(a story by Doug Muder)

You are sitting in the middle of a circle of stones. It’s dark and it’s clear; the sky above you is filled with stars. You are wrapped in everything you own, and it’s almost enough. The side of you that faces the fire is warm, and the side that faces away is cold.

You remember the first time you saw this circle of stones. You were eight years old. It was a cold morning and the sun was coming up late. You were with your grandmother. She is a scary woman to be around, because she is a truth-teller. People come from far away to ask her questions, and if they are not ready to hear the truth, she says nothing. You said to her, “Grandmother, why is it so dark? Why is it so cold? Summer wasn’t like this. Why can’t it be summer?”

And she stopped what she was doing, and looked at you with that look of hers, and she said, “Come.”

It was a long walk–nearly midday by the time you got to the circle of stones. You had a hundred questions about the stones and where they came from, but your grandmother didn’t answer them. She said, “In midsummer the Sun rises over this stone in the east, and it takes the high road across the sky. It is a long road, and the Sun must be strong to travel it. The day is long and warm. As the year goes on the Sun becomes older and more tired. It begins to leave us and go to the warm lands in the south. Every day it rises further in the south and takes a lower, shorter trip across the sky. At midwinter it rises over the stone in the southeast and takes the shortest trip of all.”

“And then what happens?”

“On the longest night the Sun is reborn. It finds new strength, it turns around and begins the long trip back to us.”

“What if it didn’t turn around? What if it didn’t come back to us?”

She gave you that look of hers again. “If the Sun didn’t turn around, in another month or two it would vanish in the south. And then there would be no spring, no summer, no fall. It would be dark all the time.”

“That isn’t going to happen, is it?”

She looked at you again and said, “It is a long way home. We must go now.”

You knew better than to press for an answer. You followed her in silence for a very long way. Near a creek she stopped to rest and drink. The ice was thin there and easily broken. “I will tell you something that you may not understand right now, but I want you to remember it in case you become wiser someday. Will you remember?”

You nodded. “I am good at remembering,” you said.

“When you are older you will see that many things in the world get worse, and some go on getting worse for a very long time. But the world has Turnings. No one knows who made them or why. Most of them are hidden from us. They may stand right in our path, but we do not see them.

“At midwinter the Sun comes to a Turning. It starts to come back to us, and we celebrate. But the wise celebrate more than just the Sun. The wise celebrate the Turning itself. If there are still Turnings in the world, then whatever is worse may someday get better.

“Do you understand?”

You thought before you answered. “I do not believe so, Grandmother.”

She nodded and smiled, as if you had spoken wisely. “But you will remember,” she said.

Every year since then your grandmother has brought you with her at midwinter to the circle of stones. The wise people of all the villages gather there just before sundown, and they watch it in silence. Then they light the fire, and everyone chants, “Fire calls to fire. The Sun will return. Fire calls to fire. The Sun will return.”

Each passes the night in his own way. Some continue the chant. Others tell stories about the great deeds that were done under this Sun, the crops that were raised, the babes that were born. Others repeat over and over the promises they will keep if only the Sun will return. Your grandmother spends the night seated in her place, on her stone. She is away from the fire and you wonder how she can stand it, but she does. The previous morning she watched the sunrise from that seat. She knows exactly where its first rays peaked above the southeast stone. You watch the sky. The moon has set. The Milky Way makes its parade from horizon to horizon.

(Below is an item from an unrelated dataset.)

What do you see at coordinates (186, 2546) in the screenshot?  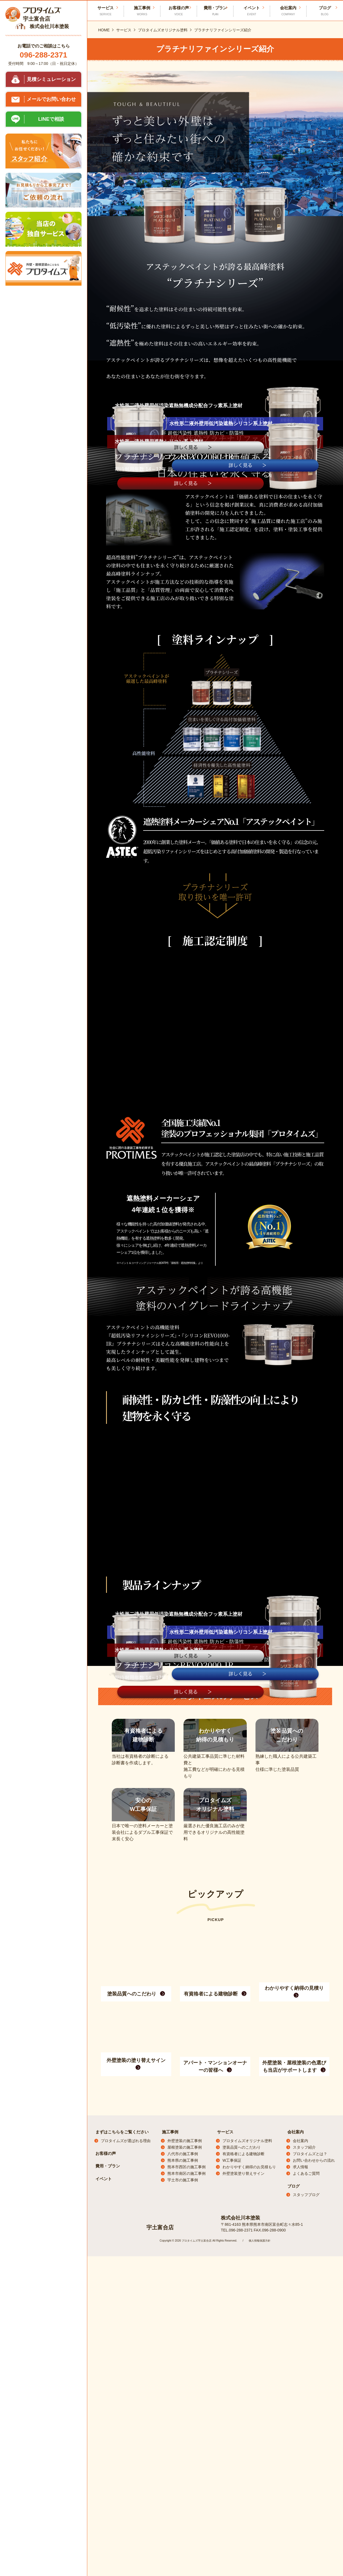 I see `熊本市南区の施工事例` at bounding box center [186, 2546].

In time there begins to be a glow behind the southeast stone. As it grows it draws more and more attention away from the fire. The wise people gather around your grandmother’s stone seat. You look at the glow and try to convince yourself that it is in a different place than it was yesterday, that it has moved north, not south. But in truth, you can’t tell. You look at your grandmother, who looks at the stone. When the first rays come over the stone, she says, “The Sun is returning. The Sun is reborn.”

There is a shout, and a dance, and you find yourself repeating over and over with all the others: “The Sun is reborn. The Sun is reborn.” And you know that there will be another spring, another summer, another fall.

And perhaps–just perhaps–many things will turn.